Não sou católico. Nunca fui. Mas não dá pra ignorar o peso que a Igreja Católica ainda tem no mundo — política, social e culturalmente. Quando um novo Papa é eleito, é impossível não prestar atenção. Ainda mais quando se trata do primeiro americano da história, vindo de um país majoritariamente protestante, e que assume sob o nome de Leão XIV.
Muito se fala que Robert Francis Prevost é um homem discreto, estudioso, equilibrado. Que tem perfil reformista e segue a linha de abertura deixada por Francisco. Mas, para mim, a pergunta central não é se ele é moderado, conservador ou progressista. A pergunta é: ele terá coragem de romper com a cultura do silêncio?
A piedade que protege os padres, não as vítimas
Porque por mais que a Igreja fale em caridade e fé, ela carrega uma mancha que não some — os incontáveis casos de abuso sexual contra crianças e adolescentes, e o acobertamento sistemático de padres abusadores. E no caso de Leão XIV, esse tema não é só uma sombra do passado distante: em 2023, três mulheres o acusaram de ter sido omisso diante de abusos cometidos por padres no Peru, onde foi bispo por quase uma década.
Uma delas diz ter ligado pra ele em 2020. Ele só encaminhou o caso ao Vaticano dois anos depois. Dois anos. Enquanto isso, as vítimas seguiram convivendo com o trauma. E a Igreja, como sempre, com explicações técnicas. Que “seguiu os trâmites”. Que “agiu conforme as normas”. O problema é que o sofrimento humano não espera trâmite nenhum.
Não dá mais para aceitar um Papa que fala bonito e age devagar. Que prega misericórdia, mas hesita diante de injustiças internas. Que se diz servo de Deus, mas protege mais a reputação da instituição do que a vida das vítimas.

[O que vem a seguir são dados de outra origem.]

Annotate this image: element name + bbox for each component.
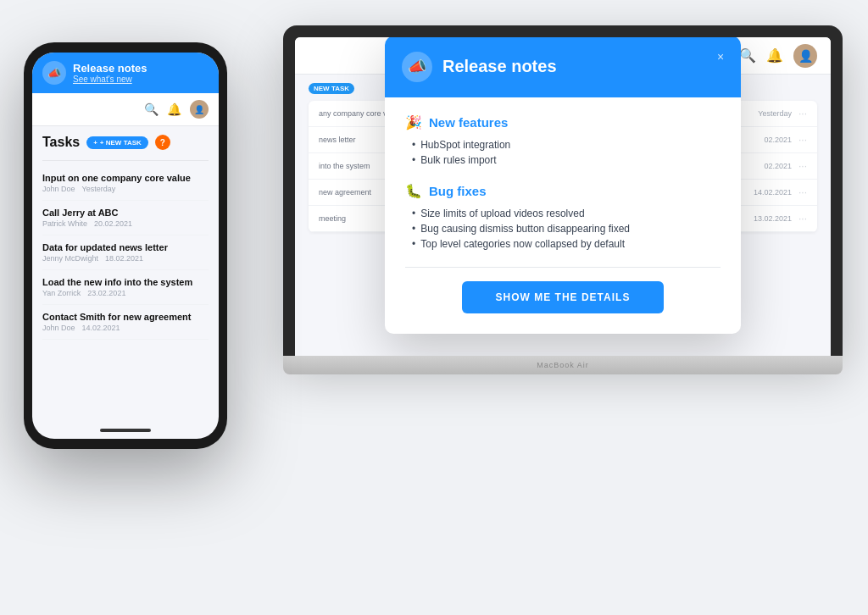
modal-body: 🎉 New features HubSpot integrationBulk r… (385, 97, 741, 334)
bug-fixes-section: 🐛 Bug fixes Size limits of upload videos… (405, 183, 721, 252)
new-features-list: HubSpot integrationBulk rules import (405, 137, 721, 168)
phone-home-indicator (100, 429, 151, 432)
list-item: Input on one company core value John Doe… (42, 166, 209, 201)
party-icon: 🎉 (405, 114, 422, 130)
phone-tasks-list: Input on one company core value John Doe… (42, 166, 209, 340)
phone-tasks-header: Tasks + + NEW TASK ? (42, 135, 209, 150)
task-title: Input on one company core value (42, 173, 209, 183)
task-meta: John Doe 14.02.2021 (42, 324, 209, 332)
task-assignee: Patrick White (42, 219, 87, 228)
phone-topbar-subtitle[interactable]: See what's new (73, 75, 209, 84)
task-date: 23.02.2021 (87, 289, 125, 297)
bug-fixes-title: 🐛 Bug fixes (405, 183, 721, 199)
task-date: 02.2021 (745, 162, 792, 170)
task-date: Yesterday (745, 109, 792, 118)
new-features-title: 🎉 New features (405, 114, 721, 130)
task-title: Call Jerry at ABC (42, 208, 209, 218)
task-assignee: Jenny McDwight (42, 254, 98, 263)
phone: 📣 Release notes See what's new 🔍 🔔 👤 Tas… (24, 42, 227, 449)
bell-icon[interactable]: 🔔 (766, 47, 783, 64)
phone-nav: 🔍 🔔 👤 (32, 93, 219, 126)
modal-divider (405, 267, 721, 268)
phone-content: Tasks + + NEW TASK ? Input on one compan… (32, 126, 219, 348)
task-date: 20.02.2021 (94, 219, 132, 228)
task-date: 13.02.2021 (745, 214, 792, 223)
modal-header: 📣 Release notes × (385, 37, 741, 97)
modal-header-icon: 📣 (402, 52, 432, 82)
phone-divider (42, 160, 209, 161)
phone-bell-icon[interactable]: 🔔 (167, 102, 181, 116)
release-notes-modal: 📣 Release notes × 🎉 New features (385, 37, 741, 334)
task-title: Data for updated news letter (42, 242, 209, 252)
new-features-label: New features (429, 115, 508, 130)
task-assignee: Yan Zorrick (42, 289, 81, 297)
close-button[interactable]: × (712, 48, 729, 65)
phone-tasks-title: Tasks (42, 135, 80, 150)
phone-search-icon[interactable]: 🔍 (144, 102, 159, 116)
task-date: 02.2021 (745, 136, 792, 144)
task-meta: Jenny McDwight 18.02.2021 (42, 254, 209, 263)
row-dots[interactable]: ··· (798, 108, 807, 119)
new-task-badge[interactable]: NEW TASK (309, 83, 354, 94)
modal-title: Release notes (442, 57, 557, 76)
new-features-section: 🎉 New features HubSpot integrationBulk r… (405, 114, 721, 168)
task-meta: John Doe Yesterday (42, 185, 209, 193)
task-date: 18.02.2021 (105, 254, 143, 263)
row-dots[interactable]: ··· (798, 134, 807, 146)
task-assignee: John Doe (42, 185, 75, 193)
phone-screen: 📣 Release notes See what's new 🔍 🔔 👤 Tas… (32, 53, 219, 439)
phone-topbar: 📣 Release notes See what's new (32, 53, 219, 93)
list-item: Contact Smith for new agreement John Doe… (42, 305, 209, 340)
list-item: HubSpot integration (412, 137, 721, 152)
task-date: 14.02.2021 (82, 324, 120, 332)
task-assignee: John Doe (42, 324, 75, 332)
modal-cta: SHOW ME THE DETAILS (405, 281, 721, 313)
bug-icon: 🐛 (405, 183, 422, 199)
laptop: 🔍 🔔 👤 NEW TASK any company core value Jo… (283, 25, 843, 398)
task-date: Yesterday (82, 185, 116, 193)
search-icon[interactable]: 🔍 (739, 47, 756, 64)
row-dots[interactable]: ··· (798, 213, 807, 224)
task-meta: Yan Zorrick 23.02.2021 (42, 289, 209, 297)
phone-new-task-button[interactable]: + + NEW TASK (86, 136, 148, 149)
bug-fixes-list: Size limits of upload videos resolvedBug… (405, 206, 721, 252)
laptop-screen: 🔍 🔔 👤 NEW TASK any company core value Jo… (295, 37, 831, 356)
show-details-button[interactable]: SHOW ME THE DETAILS (462, 281, 665, 313)
row-dots[interactable]: ··· (798, 160, 807, 172)
phone-topbar-title: Release notes (73, 62, 209, 75)
plus-icon: + (93, 139, 97, 147)
list-item: Call Jerry at ABC Patrick White 20.02.20… (42, 201, 209, 235)
list-item: Load the new info into the system Yan Zo… (42, 270, 209, 305)
scene: 🔍 🔔 👤 NEW TASK any company core value Jo… (0, 0, 868, 615)
list-item: Top level categories now collapsed by de… (412, 236, 721, 252)
task-title: Contact Smith for new agreement (42, 312, 209, 322)
phone-topbar-text: Release notes See what's new (73, 62, 209, 84)
task-title: Load the new info into the system (42, 277, 209, 287)
phone-avatar[interactable]: 👤 (190, 100, 209, 119)
list-item: Bug causing dismiss button disappearing … (412, 221, 721, 236)
task-meta: Patrick White 20.02.2021 (42, 219, 209, 228)
task-date: 14.02.2021 (745, 188, 792, 197)
laptop-base (283, 356, 843, 374)
laptop-body: 🔍 🔔 👤 NEW TASK any company core value Jo… (283, 25, 843, 356)
list-item: Size limits of upload videos resolved (412, 206, 721, 221)
list-item: Bulk rules import (412, 152, 721, 168)
phone-help-badge[interactable]: ? (155, 135, 170, 150)
new-task-label: + NEW TASK (100, 139, 142, 147)
list-item: Data for updated news letter Jenny McDwi… (42, 235, 209, 270)
avatar[interactable]: 👤 (793, 44, 817, 68)
bug-fixes-label: Bug fixes (429, 184, 487, 198)
phone-topbar-icon: 📣 (42, 61, 66, 85)
row-dots[interactable]: ··· (798, 186, 807, 198)
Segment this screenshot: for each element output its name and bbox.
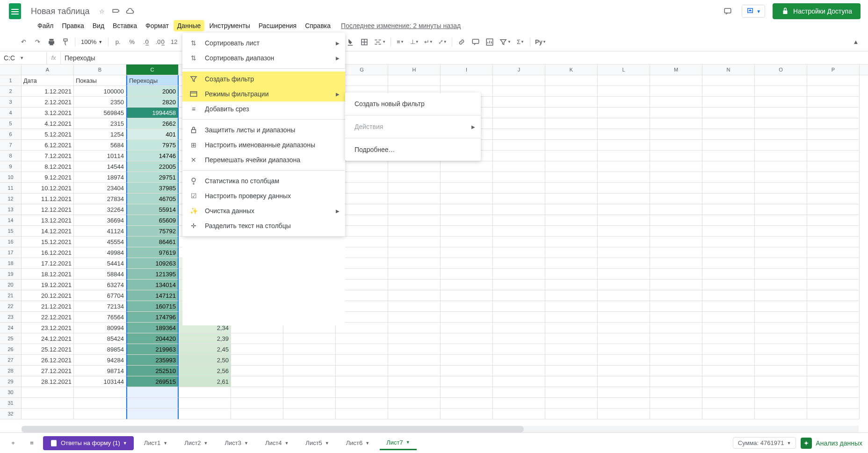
cell[interactable] — [807, 172, 860, 183]
cell[interactable] — [702, 75, 755, 86]
cell[interactable] — [702, 398, 755, 409]
move-icon[interactable] — [111, 7, 121, 16]
row-header[interactable]: 24 — [0, 323, 22, 333]
last-edit-link[interactable]: Последнее изменение: 2 минуты назад — [341, 22, 461, 29]
all-sheets-button[interactable]: ≡ — [24, 436, 39, 451]
row-header[interactable]: 26 — [0, 344, 22, 355]
cell[interactable]: 569845 — [74, 108, 126, 118]
cell[interactable]: 63274 — [74, 280, 126, 290]
cell[interactable]: 54414 — [74, 258, 126, 269]
cell[interactable] — [441, 312, 493, 323]
undo-icon[interactable]: ↶ — [17, 36, 30, 49]
cell[interactable] — [493, 75, 545, 86]
cell[interactable] — [545, 183, 598, 194]
cell[interactable]: 18.12.2021 — [22, 269, 74, 280]
cell[interactable] — [598, 409, 650, 419]
column-header-L[interactable]: L — [598, 65, 650, 75]
row-header[interactable]: 4 — [0, 108, 22, 118]
cell[interactable] — [441, 226, 493, 237]
cell[interactable] — [650, 194, 702, 204]
cell[interactable] — [545, 290, 598, 301]
cell[interactable]: Дата — [22, 75, 74, 86]
cell[interactable] — [493, 215, 545, 226]
cell[interactable]: 32264 — [74, 204, 126, 215]
cell[interactable] — [493, 312, 545, 323]
cell[interactable] — [650, 301, 702, 312]
cell[interactable] — [493, 151, 545, 161]
cell[interactable] — [598, 226, 650, 237]
cell[interactable]: 20.12.2021 — [22, 290, 74, 301]
borders-icon[interactable] — [358, 36, 371, 49]
cell[interactable] — [755, 258, 807, 269]
cell[interactable] — [702, 151, 755, 161]
cell[interactable] — [388, 247, 441, 258]
cell[interactable]: 109263 — [126, 258, 179, 269]
menu-insert[interactable]: Вставка — [109, 20, 141, 31]
cell[interactable] — [702, 376, 755, 387]
cell[interactable]: 204420 — [126, 333, 179, 344]
sheets-logo[interactable] — [6, 2, 24, 21]
cell[interactable] — [702, 215, 755, 226]
cell[interactable] — [807, 398, 860, 409]
cell[interactable] — [598, 215, 650, 226]
cell[interactable] — [231, 333, 283, 344]
cell[interactable] — [702, 366, 755, 376]
formula-bar[interactable]: Переходы — [61, 54, 868, 62]
cell[interactable] — [650, 161, 702, 172]
cell[interactable] — [650, 333, 702, 344]
cell[interactable] — [598, 97, 650, 108]
cell[interactable] — [545, 323, 598, 333]
cell[interactable] — [283, 355, 336, 366]
cell[interactable] — [702, 108, 755, 118]
cell[interactable] — [702, 333, 755, 344]
cell[interactable] — [807, 323, 860, 333]
cell[interactable] — [755, 366, 807, 376]
cell[interactable]: 86461 — [126, 237, 179, 247]
cell[interactable]: 1994458 — [126, 108, 179, 118]
cell[interactable] — [650, 204, 702, 215]
cell[interactable] — [702, 97, 755, 108]
cell[interactable]: 219963 — [126, 344, 179, 355]
cell[interactable] — [702, 280, 755, 290]
cell[interactable]: 5684 — [74, 140, 126, 151]
cell[interactable] — [545, 366, 598, 376]
cell[interactable]: 46705 — [126, 194, 179, 204]
cell[interactable] — [179, 387, 231, 398]
row-header[interactable]: 12 — [0, 194, 22, 204]
cell[interactable] — [650, 387, 702, 398]
cell[interactable] — [598, 237, 650, 247]
cell[interactable]: 9.12.2021 — [22, 172, 74, 183]
cell[interactable] — [650, 97, 702, 108]
cell[interactable] — [650, 323, 702, 333]
cell[interactable] — [598, 247, 650, 258]
menu-add-slicer[interactable]: ≡Добавить срез — [182, 101, 345, 116]
cell[interactable] — [702, 161, 755, 172]
cell[interactable] — [755, 97, 807, 108]
row-header[interactable]: 22 — [0, 301, 22, 312]
cell[interactable] — [807, 161, 860, 172]
cell[interactable] — [650, 398, 702, 409]
cell[interactable] — [598, 301, 650, 312]
merge-cells-icon[interactable]: ▼ — [372, 36, 388, 49]
cell[interactable] — [755, 204, 807, 215]
menu-cleanup[interactable]: ✨Очистка данных▶ — [182, 203, 345, 218]
cell[interactable] — [650, 118, 702, 129]
cell[interactable]: 2000 — [126, 86, 179, 97]
cell[interactable] — [598, 280, 650, 290]
menu-sort-range[interactable]: ⇅Сортировать диапазон▶ — [182, 50, 345, 65]
cell[interactable] — [388, 290, 441, 301]
cell[interactable]: 2,39 — [179, 333, 231, 344]
cell[interactable] — [650, 86, 702, 97]
cell[interactable] — [807, 118, 860, 129]
cell[interactable] — [807, 140, 860, 151]
row-header[interactable]: 29 — [0, 376, 22, 387]
cell[interactable] — [336, 398, 388, 409]
cell[interactable] — [702, 355, 755, 366]
cell[interactable] — [755, 215, 807, 226]
row-header[interactable]: 32 — [0, 409, 22, 419]
cell[interactable] — [493, 237, 545, 247]
cell[interactable]: 67704 — [74, 290, 126, 301]
cell[interactable] — [441, 344, 493, 355]
cell[interactable]: 16.12.2021 — [22, 247, 74, 258]
cell[interactable] — [755, 86, 807, 97]
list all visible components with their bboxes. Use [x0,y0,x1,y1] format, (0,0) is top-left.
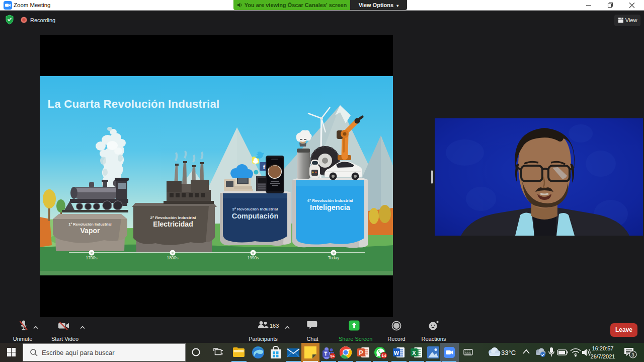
svg-text:Computación: Computación [232,212,279,220]
svg-text:Vapor: Vapor [80,227,100,235]
svg-text:Today: Today [328,255,340,260]
svg-text:1800s: 1800s [167,255,178,260]
svg-text:2ª Revolución Industrial: 2ª Revolución Industrial [150,215,196,220]
svg-text:9+: 9+ [330,354,335,358]
svg-text:W: W [394,350,399,356]
svg-text:3ª Revolución Industrial: 3ª Revolución Industrial [232,207,278,211]
svg-text:La Cuarta Revolución Industria: La Cuarta Revolución Industrial [48,98,220,110]
svg-text:X: X [412,350,416,356]
svg-text:P: P [359,349,363,356]
svg-text:3: 3 [631,352,634,357]
svg-text:Inteligencia: Inteligencia [310,203,351,211]
svg-text:1ª Revolución Industrial: 1ª Revolución Industrial [68,222,111,227]
svg-text:1700s: 1700s [86,255,97,260]
svg-text:4ª Revolución Industrial: 4ª Revolución Industrial [307,198,353,203]
svg-text:1990s: 1990s [247,255,259,260]
svg-text:33°C: 33°C [501,349,516,356]
svg-text:Electricidad: Electricidad [153,220,193,228]
svg-text:14: 14 [382,353,386,358]
svg-text:f: f [263,163,266,171]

Liderar exige mais que rezar — exige coragem
Não acredito em salvação divina. Mas acredito em responsabilidade. E se Leão XIV quiser, de fato, ser um líder global — como todo Papa inevitavelmente é — vai precisar muito mais do que palavras suaves e uma imagem de homem equilibrado. Vai precisar bater de frente com a estrutura que mantém tudo isso funcionando. Vai precisar enfrentar o poder, inclusive dentro do Vaticano. Vai precisar fazer o que quase nenhum Papa fez de verdade: escolher o lado certo da história, mesmo que isso custe prestígio, apoio e conveniências.
Não sou católico. Mas sou cidadão. E sei que o mundo precisa de líderes que não mintam com calma. Que não encubram com gentileza. Que não se escondam atrás da fé enquanto falham com a humanidade.
Ainda é cedo pra saber quem será Leão XIV. Mas já passou da hora da Igreja Católica parar de fingir que está mudando e, enfim, mudar.
Vale ressaltar que as opiniões expressas neste texto são de responsabilidade exclusiva do autor e não refletem, necessariamente, a posição da i7 Network. Sempre incentivamos a análise crítica e a busca por informações embasadas antes de formar qualquer opinião.